I recognize what some of us are already thinking:

“But Nords… the Millionaire Interview site owner charges hundreds of dollars for people to join his forum! Of course he wants more people to write their free interviews. It’s how he became a millionaire!!”

You’d hate to get suckered into handing our money to a millionaire– only to learn that he became one by charging $500 each from 2000 people. Per year.

I completely understand the reflex. In reality, he earned his money from a corporate career which happened to include a couple decades of blogging as a side hobby. (“20 years to an overnight success.”) He’s a millionaire from his saving & investing, not from our forum membership fees. I’m pretty sure that most of the revenue goes right back into the monthly payments for the forum software and the hosting bandwidth. It’s one of the fastest and most uptime forums I’ve ever used.

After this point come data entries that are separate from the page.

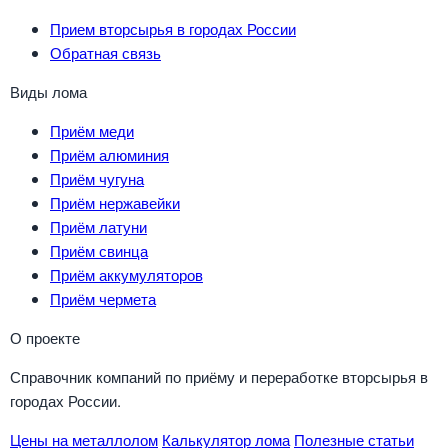
Прием вторсырья в городах России
Обратная связь
Виды лома
Приём меди
Приём алюминия
Приём чугуна
Приём нержавейки
Приём латуни
Приём свинца
Приём аккумуляторов
Приём чермета
О проекте
Справочник компаний по приёму и переработке вторсырья в
городах России.
Цены на металлолом
Калькулятор лома
Полезные статьи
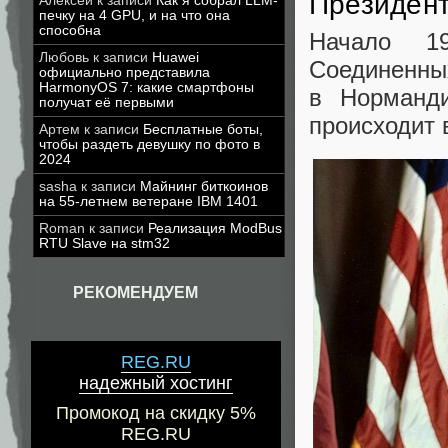
Президент
Алексей
к записи
Как я собрал LLM-
печку на 4 GPU, и на что она
способна
Начало 19
Любовь
к записи
Huawei
Соединенны
официально представила
HarmonyOS 7: какие смартфоны
в Норманд
получат её первыми
происходит 
Артем
к записи
Бесплатные боты,
чтобы раздеть девушку по фото в
2024
sasha
к записи
Майнинг биткоинов
на 55-летнем ветеране IBM 1401
Roman
к записи
Реализация ModBus
RTU Slave на stm32
РЕКОМЕНДУЕМ
REG.RU
надежный хостинг
Промокод на скидку 5%
REG.RU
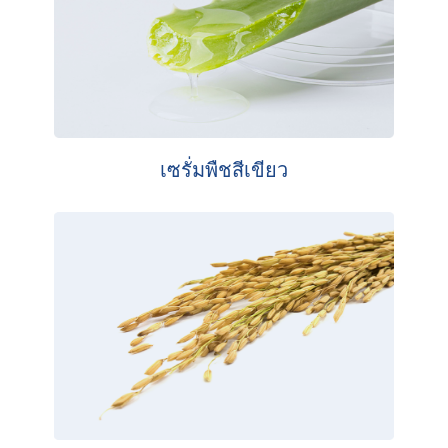
เซรั่มพืชสีเขียว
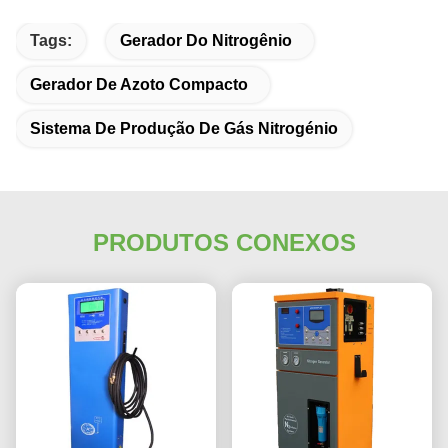
Tags:
Gerador Do Nitrogênio
Gerador De Azoto Compacto
Sistema De Produção De Gás Nitrogénio
PRODUTOS CONEXOS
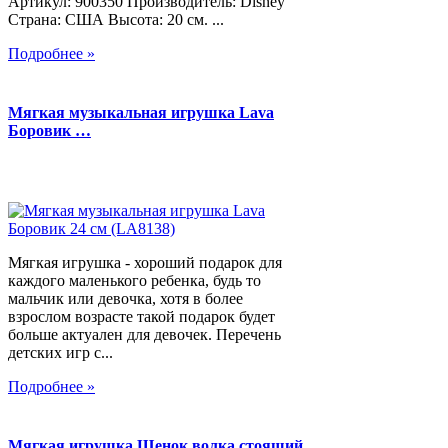
Артикул: 900350 Производитель: Disney
Страна: США Высота: 20 см. ...
Подробнее »
Мягкая музыкальная игрушка Lava
Боровик …
Мягкая игрушка - хороший подарок для
каждого маленького ребенка, будь то
мальчик или девочка, хотя в более
взрослом возрасте такой подарок будет
больше актуален для девочек. Перечень
детских игр с...
Подробнее »
Мягкая игрушка Щенок волка стоящий,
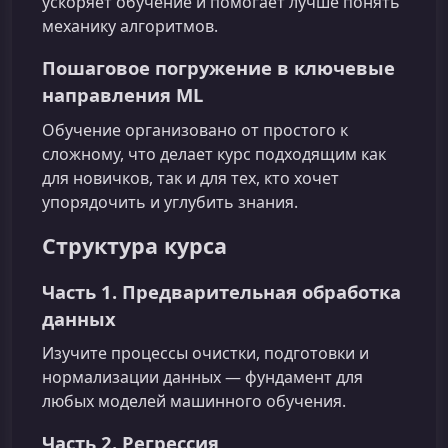
ускоряет обучение и помогает лучше понять
механику алгоритмов.
Пошаговое погружение в ключевые
направления ML
Обучение организовано от простого к
сложному, что делает курс подходящим как
для новичков, так и для тех, кто хочет
упорядочить и углубить знания.
Структура курса
Часть 1. Предварительная обработка
данных
Изучите процессы очистки, подготовки и
нормализации данных — фундамент для
любых моделей машинного обучения.
Часть 2. Регрессия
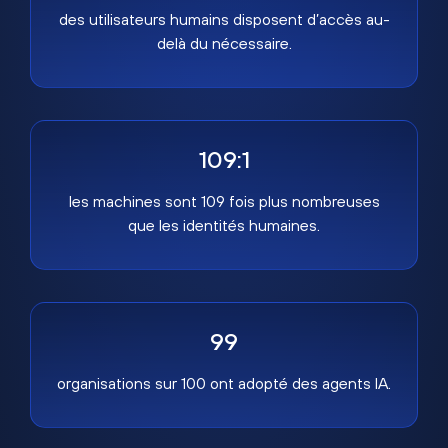
des utilisateurs humains disposent d’accès au-
delà du nécessaire.
109:1
les machines sont 109 fois plus nombreuses
que les identités humaines.
99
organisations sur 100 ont adopté des agents IA.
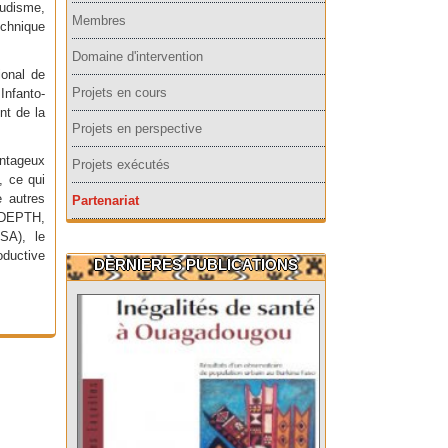
ludisme,
Membres
echnique
Domaine d'intervention
ional de
Projets en cours
Infanto-
nt de la
Projets en perspective
antageux
Projets exécutés
, ce qui
e autres
Partenariat
INDEPTH,
SA), le
oductive
DERNIERES PUBLICATIONS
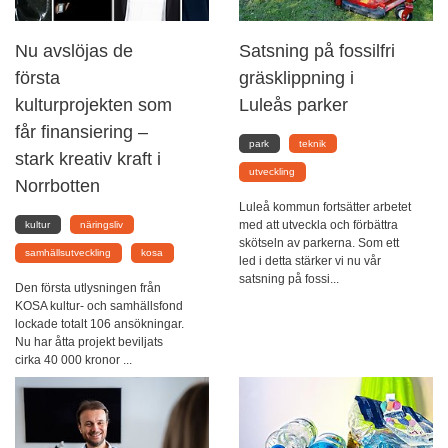
Nu avslöjas de
Satsning på fossilfri
första
gräsklippning i
kulturprojekten som
Luleås parker
får finansiering –
park
teknik
stark kreativ kraft i
utveckling
Norrbotten
Luleå kommun fortsätter arbetet
med att utveckla och förbättra
kultur
näringsliv
skötseln av parkerna. Som ett
samhällsutveckling
kosa
led i detta stärker vi nu vår
satsning på fossi...
Den första utlysningen från
KOSA kultur- och samhällsfond
lockade totalt 106 ansökningar.
Nu har åtta projekt beviljats
cirka 40 000 kronor ...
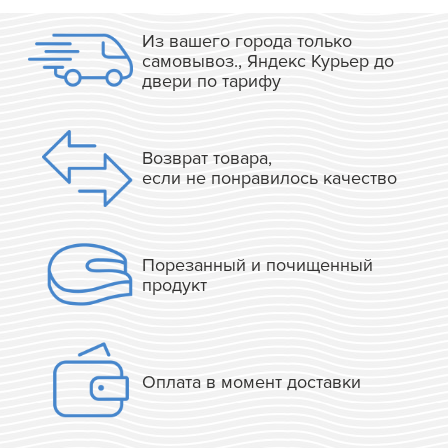
Из вашего города только
самовывоз., Яндекс Курьер до
двери по тарифу
Возврат товара,
если не понравилось качество
Порезанный и почищенный
продукт
Оплата в момент доставки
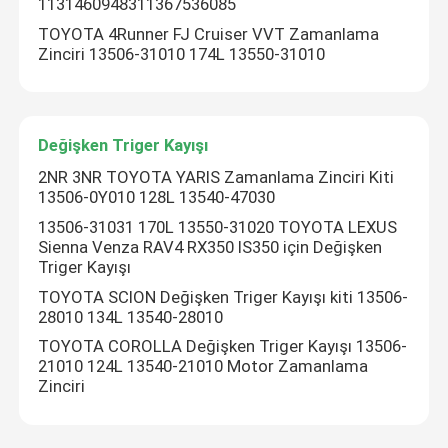
1131460948311367536085
TOYOTA 4Runner FJ Cruiser VVT Zamanlama
Zinciri 13506-31010 174L 13550-31010
Değişken Triger Kayışı
2NR 3NR TOYOTA YARIS Zamanlama Zinciri Kiti
13506-0Y010 128L 13540-47030
13506-31031 170L 13550-31020 TOYOTA LEXUS
Sienna Venza RAV4 RX350 IS350 için Değişken
Triger Kayışı
TOYOTA SCION Değişken Triger Kayışı kiti 13506-
Ev
28010 134L 13540-28010
TOYOTA COROLLA Değişken Triger Kayışı 13506-
21010 124L 13540-21010 Motor Zamanlama
Ürün
Zinciri
videolar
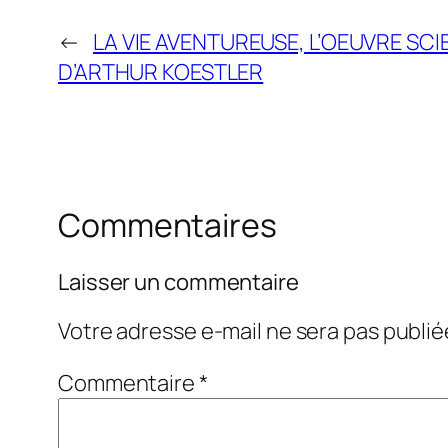
←
LA VIE AVENTUREUSE, L’OEUVRE SC
D’ARTHUR KOESTLER
Commentaires
Laisser un commentaire
Votre adresse e-mail ne sera pas publié
Commentaire
*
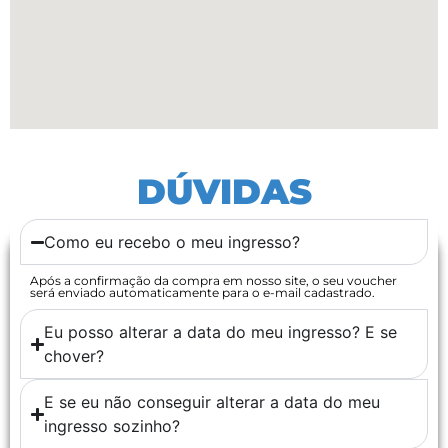
DÚVIDAS
Como eu recebo o meu ingresso?
Após a confirmação da compra em nosso site, o seu voucher
será enviado automaticamente para o e-mail cadastrado.
Eu posso alterar a data do meu ingresso? E se
chover?
E se eu não conseguir alterar a data do meu
ingresso sozinho?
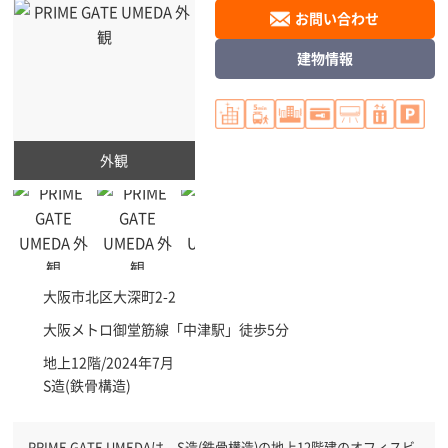
お問い合わせ
建物情報
外観
大阪市北区
大深町2-2
大阪メトロ御堂筋線「
中津駅
」徒歩5分
地上12階/2024年7月
S造(鉄骨構造)
PRIME GATE UMEDAは、S造(鉄骨構造)の地上12階建のオフィスビ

Five years ago when I joined the forum, I also had insider knowledge from years of reading ESIMoney’s first successful site (Free Money Finance).  Later I’d met John at FinCons, and I enjoyed watching his management of Rockstar Finance during its glory days. The forum admin, Steve (founder of ThinkSaveRetire), also has a great reputation for creating websites & content.

Yet the fact is that– even as a submarine veteran– I had to resort to taunting myself into joining the Millionaire Money Mentors forum. After all, I could certainly afford the experiment and I might get a good blog post out of it. If I didn’t like the experience, then I’d still get full value for the price I paid to learn from it.

Thankfully, within days of spending my money I realized the true value of a paid forum: no advertising, no spam, no haters, and no trolls. Just dozens of people who’d become millionaires through various combinations of earning, saving, and investing– and who were now sharing their peer-tutoring experience in a polite and professional environment. Along with photos of their pets.

I started writing my interview in late 2020, a few weeks after joining the forum. I was already feeling introspective because my spouse and I had recently become rookie grandparents. In addition, billions of our fellow humans were grappling with our own mortality in the throes of a global pandemic.

More importantly, the writing redirected my thoughts to where my spouse and I were going with our wealth.

Our daughter (a rookie parent) and I had just published our book, too, so the interview questions made our entire family reflect on our legacy, philanthropy, estate planning, and next-generation FI. Unsurprisingly, the MMM forum is filled with long and detailed threads on those topics.

 

Your Millionaire Interview Opportunity

John & Steve don’t need anyone’s help with the millionaire forum or ESIMoney, but they have a goal: 500 Millionaire Interviews.  As of this post’s publication, they’ve just released MI 461.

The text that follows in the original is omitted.